Untuk itulah masyarakat setempat terus berupaya untuk menjaga kelestarian sumberdaya tersebut, supaya dapat dinikmati sampai ke anak cucu mereka kelak.
Ada sesuatu yang agak unik dari masyarakat Kemukiman Pameu ini dalam melestarikan sumberdaya alam yang ada di sungai, mereka menerapkan adat atau kearifan lokal untuk menjaga sumberdaya alam tersebut.
Kini wajah Pameu jauh mengalami perubahan tidak lagi sebagaimana yang kita bayangkan dalam catatan historisnya. Banyak potensi penunjang perekonomian masyarakat selain hamparan area sawah mereka mempunyai tanaman durian, langsat, kakao, kelapa, pinang dan nilam. Disektor peternakan juga mulai berkembang penggemukan ternak kerbau sebagai upaya memenuhi kebutuhan daging.
Kearipan lokal mampu mempercepat aksesnya suatu program pembangunan di pedesaan, sebab inilah benih yang berhasil ditanamkan oleh pendahulu menjadi suatu prinsip yang sangat kokoh, termasuk prinsip mempertahankan kelestarian alam dan kekhasan suatu produk. Misalnya melestarikan cita rasa buah Langsat dari Pameu yang manis, ukuran buah normal, warna kulit seragam.

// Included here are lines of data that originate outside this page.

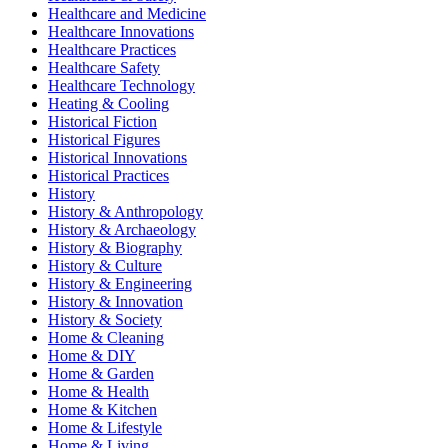
Healthcare and Medicine
Healthcare Innovations
Healthcare Practices
Healthcare Safety
Healthcare Technology
Heating & Cooling
Historical Fiction
Historical Figures
Historical Innovations
Historical Practices
History
History & Anthropology
History & Archaeology
History & Biography
History & Culture
History & Engineering
History & Innovation
History & Society
Home & Cleaning
Home & DIY
Home & Garden
Home & Health
Home & Kitchen
Home & Lifestyle
Home & Living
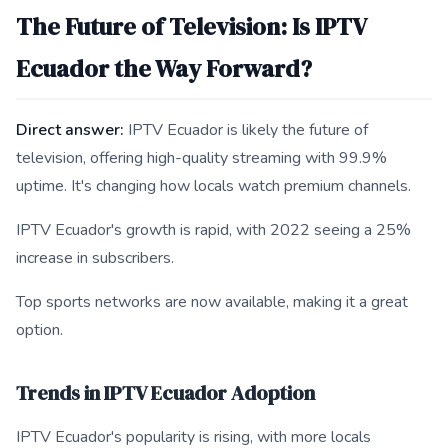
The Future of Television: Is IPTV
Ecuador the Way Forward?
Direct answer:
IPTV Ecuador is likely the future of
television, offering high-quality streaming with 99.9%
uptime. It's changing how locals watch premium channels.
IPTV Ecuador's growth is rapid, with 2022 seeing a 25%
increase in subscribers.
Top sports networks are now available, making it a great
option.
Trends in IPTV Ecuador Adoption
IPTV Ecuador's popularity is rising, with more locals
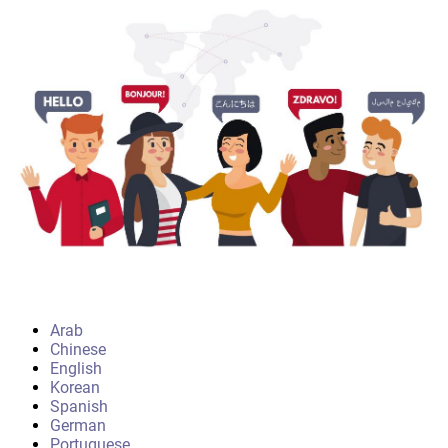
Arab
Chinese
English
Korean
Spanish
German
Portuguese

Kriteria ini menjadi syarat buah untuk dipanen sekalipun pembeli melebihi nilai tawar untuk dipanen lebih awal mereka tidak memperbolehkan supaya produk daerah tersebut selalu eksis.
Konsep kesepahaman dalam melestarikan alam sudah cukup kuat terutama melestarikan Daerah Aliran Sungai (DAS). Dari cara-cara penangkapan ikan, baik oleh warga setempat maupun pendatang tidak dibenarkan menggunakan alat setruman listrik, bom dan berbagai jenis bahan kimia (beracun).
Diungkapkan sesepuh adat setempat, Abd Majid, warga membuat keputusan bersama yang tembusannya disampaikan kepada pemerintahan kecamatan bahkan kabupaten. Penegakan hukum adat ini menjadi kewajiban seluruh warga masyarakat dalam memantau, melaporkan, menangkap, memberi denda sampai dengan menyerahkan ke pihak yang berwajib apabila tidak terselesaikan.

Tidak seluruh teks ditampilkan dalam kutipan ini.